___ Data records ___

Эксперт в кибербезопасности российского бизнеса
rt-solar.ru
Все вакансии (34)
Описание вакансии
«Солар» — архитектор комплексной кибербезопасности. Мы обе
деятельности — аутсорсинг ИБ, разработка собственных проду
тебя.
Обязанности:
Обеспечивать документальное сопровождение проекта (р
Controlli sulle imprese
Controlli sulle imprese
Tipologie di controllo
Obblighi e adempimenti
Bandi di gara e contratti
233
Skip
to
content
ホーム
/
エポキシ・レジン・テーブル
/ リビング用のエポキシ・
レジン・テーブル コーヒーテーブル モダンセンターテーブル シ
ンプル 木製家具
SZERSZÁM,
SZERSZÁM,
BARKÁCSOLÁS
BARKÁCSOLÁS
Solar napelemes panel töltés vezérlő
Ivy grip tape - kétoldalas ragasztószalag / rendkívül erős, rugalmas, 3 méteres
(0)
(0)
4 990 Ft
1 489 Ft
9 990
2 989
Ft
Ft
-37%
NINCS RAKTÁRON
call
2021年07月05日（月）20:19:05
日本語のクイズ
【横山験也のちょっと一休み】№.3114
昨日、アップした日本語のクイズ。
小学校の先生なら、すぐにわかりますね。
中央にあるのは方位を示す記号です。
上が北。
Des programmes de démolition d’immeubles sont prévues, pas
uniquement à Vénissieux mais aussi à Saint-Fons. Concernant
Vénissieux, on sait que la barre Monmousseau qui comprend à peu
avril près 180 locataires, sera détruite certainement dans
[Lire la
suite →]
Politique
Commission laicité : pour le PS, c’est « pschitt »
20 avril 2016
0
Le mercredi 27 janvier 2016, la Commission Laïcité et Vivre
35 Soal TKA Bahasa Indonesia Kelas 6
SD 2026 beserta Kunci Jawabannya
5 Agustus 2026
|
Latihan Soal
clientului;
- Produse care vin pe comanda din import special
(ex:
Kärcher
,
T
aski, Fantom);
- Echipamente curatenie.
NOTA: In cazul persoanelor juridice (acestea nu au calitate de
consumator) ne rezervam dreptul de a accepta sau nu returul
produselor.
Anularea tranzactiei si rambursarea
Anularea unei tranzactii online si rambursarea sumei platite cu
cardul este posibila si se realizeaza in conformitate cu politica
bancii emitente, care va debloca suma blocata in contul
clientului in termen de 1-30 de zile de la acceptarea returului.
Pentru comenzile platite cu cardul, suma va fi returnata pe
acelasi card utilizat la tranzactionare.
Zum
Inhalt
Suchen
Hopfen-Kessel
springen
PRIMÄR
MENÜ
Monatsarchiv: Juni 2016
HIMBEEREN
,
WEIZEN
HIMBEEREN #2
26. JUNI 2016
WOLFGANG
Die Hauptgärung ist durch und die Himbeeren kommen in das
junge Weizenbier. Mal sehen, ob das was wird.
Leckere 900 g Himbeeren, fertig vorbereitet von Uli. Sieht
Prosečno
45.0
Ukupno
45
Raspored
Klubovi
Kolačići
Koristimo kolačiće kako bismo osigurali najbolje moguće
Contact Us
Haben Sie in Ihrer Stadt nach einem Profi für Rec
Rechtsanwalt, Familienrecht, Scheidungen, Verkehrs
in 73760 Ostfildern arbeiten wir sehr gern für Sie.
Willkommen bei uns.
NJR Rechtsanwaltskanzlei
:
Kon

___

What the task requires:
Nothing but the lines from the line with "avril près 180" to the last line of the listing above should appear; please retype them exactly, both ends included.

Response below:
avril près 180 locataires, sera détruite certainement dans
[Lire la
suite →]
Politique
Commission laicité : pour le PS, c’est « pschitt »
20 avril 2016
0
Le mercredi 27 janvier 2016, la Commission Laïcité et Vivre
35 Soal TKA Bahasa Indonesia Kelas 6
SD 2026 beserta Kunci Jawabannya
5 Agustus 2026
|
Latihan Soal
clientului;
- Produse care vin pe comanda din import special
(ex:
Kärcher
,
T
aski, Fantom);
- Echipamente curatenie.
NOTA: In cazul persoanelor juridice (acestea nu au calitate de
consumator) ne rezervam dreptul de a accepta sau nu returul
produselor.
Anularea tranzactiei si rambursarea
Anularea unei tranzactii online si rambursarea sumei platite cu
cardul este posibila si se realizeaza in conformitate cu politica
bancii emitente, care va debloca suma blocata in contul
clientului in termen de 1-30 de zile de la acceptarea returului.
Pentru comenzile platite cu cardul, suma va fi returnata pe
acelasi card utilizat la tranzactionare.
Zum
Inhalt
Suchen
Hopfen-Kessel
springen
PRIMÄR
MENÜ
Monatsarchiv: Juni 2016
HIMBEEREN
,
WEIZEN
HIMBEEREN #2
26. JUNI 2016
WOLFGANG
Die Hauptgärung ist durch und die Himbeeren kommen in das
junge Weizenbier. Mal sehen, ob das was wird.
Leckere 900 g Himbeeren, fertig vorbereitet von Uli. Sieht
Prosečno
45.0
Ukupno
45
Raspored
Klubovi
Kolačići
Koristimo kolačiće kako bismo osigurali najbolje moguće
Contact Us
Haben Sie in Ihrer Stadt nach einem Profi für Rec
Rechtsanwalt, Familienrecht, Scheidungen, Verkehrs
in 73760 Ostfildern arbeiten wir sehr gern für Sie.
Willkommen bei uns.
NJR Rechtsanwaltskanzlei
:
Kon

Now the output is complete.